He is known for chasing, then Mayor, John Hickenlooper around in a chicken suit, pressing him on marijuana reform. In 2014, he made an unsuccessful run at an at-large city council seat. Khalatbari has been a marijuana advocate for over a decade, and along with Safer Alternative for Enjoyable Recreation (SAFER) campaigned for its legalization. After an April 11 City Council hearing on a bill that will significantly restrict Denver’s marijuana market in an effort to curb over-saturation, Khalatbari took to Facebook to call the industry out on its lack of community outreach, which he says is the inspiration behind the bill. He sat down with The Hemp Connoisseur to talk about what the industry did wrong, who’s doing good, and what Denver Relief Consulting is doing to make it right.
THC: I saw your post on Facebook about the council bill.
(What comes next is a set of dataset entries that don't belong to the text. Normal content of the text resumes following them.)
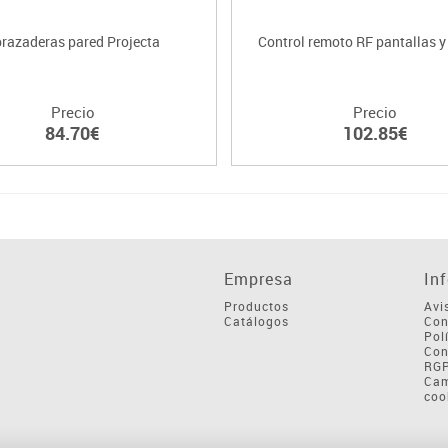
razaderas pared Projecta
Control remoto RF pantallas 
Precio
Precio
84.70€
102.85€
Empresa
In
Productos
Avi
Catálogos
Con
Pol
Con
RG
Cam
coo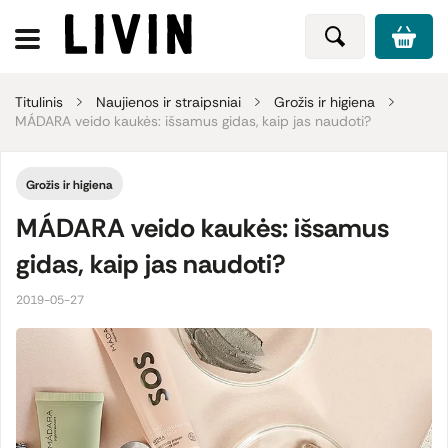
Titulinis
Naujienos ir straipsniai
Grožis ir higiena
MÁDARA veido kaukės: išsamus gidas, kaip jas naudoti?
Grožis ir higiena
MÁDARA veido kaukės: išsamus
gidas, kaip jas naudoti?
2019-05-27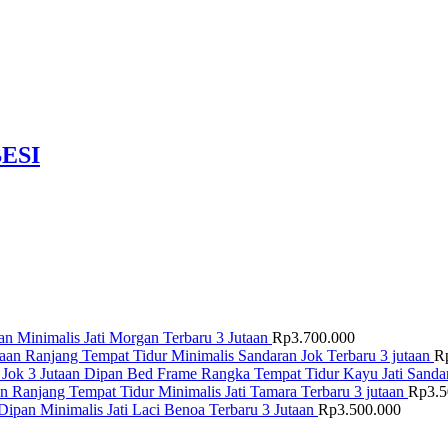
ESI
n Minimalis Jati Morgan Terbaru 3 Jutaan
Rp
3.700.000
Ranjang Tempat Tidur Minimalis Sandaran Jok Terbaru 3 jutaan
R
Dipan Bed Frame Rangka Tempat Tidur Kayu Jati Sandar
Ranjang Tempat Tidur Minimalis Jati Tamara Terbaru 3 jutaan
Rp
3.
Dipan Minimalis Jati Laci Benoa Terbaru 3 Jutaan
Rp
3.500.000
I wanted to hear more about what you thought about it. They want to put a cap on locations and curb the saturation.
Kayvan: The saturation was created way back when. This is seven years ago, when Denver Relief started or shortly thereafter when these medical regulations came into place. We were required to find our location, get the lease in place with the verbiage that says they understand the kind of business we’re in—just finding landlords back then was not easy. So you found these places get pushed to these less desirable neighborhoods, to these industrial neighborhoods, where we’re having these “issues” right now. So we’re there because essentially the real estate market and the city pushed us into these places a long time ago, and now we’re having to deal with the repercussions.
My comments on Facebook were primarily related to, as this industry gets larger and more corporate and consolidates as we see these big brands pop up like LivWell and Tru Cannabis and Strainwise … and some of these places that have 15-20 stores, there just doesn’t seem to be that focus on advocacy on a community level; things that Denver Relief has done with the Green Team to reach out to the community for seven years now. What are our deficiencies in our mile radius around us and what can we do to create a benefit there? Even if we’re not solving that problem, just to have your neighbors see you out there doing something positive—is it going to solve the problem that we’re dealing with? Is it going to change council’s minds and everybody in the neighborhood’s
mind? No. But you are going to have some people on your side if you do that. You are going to garner favor over time and we’ve shown that with the Green Team.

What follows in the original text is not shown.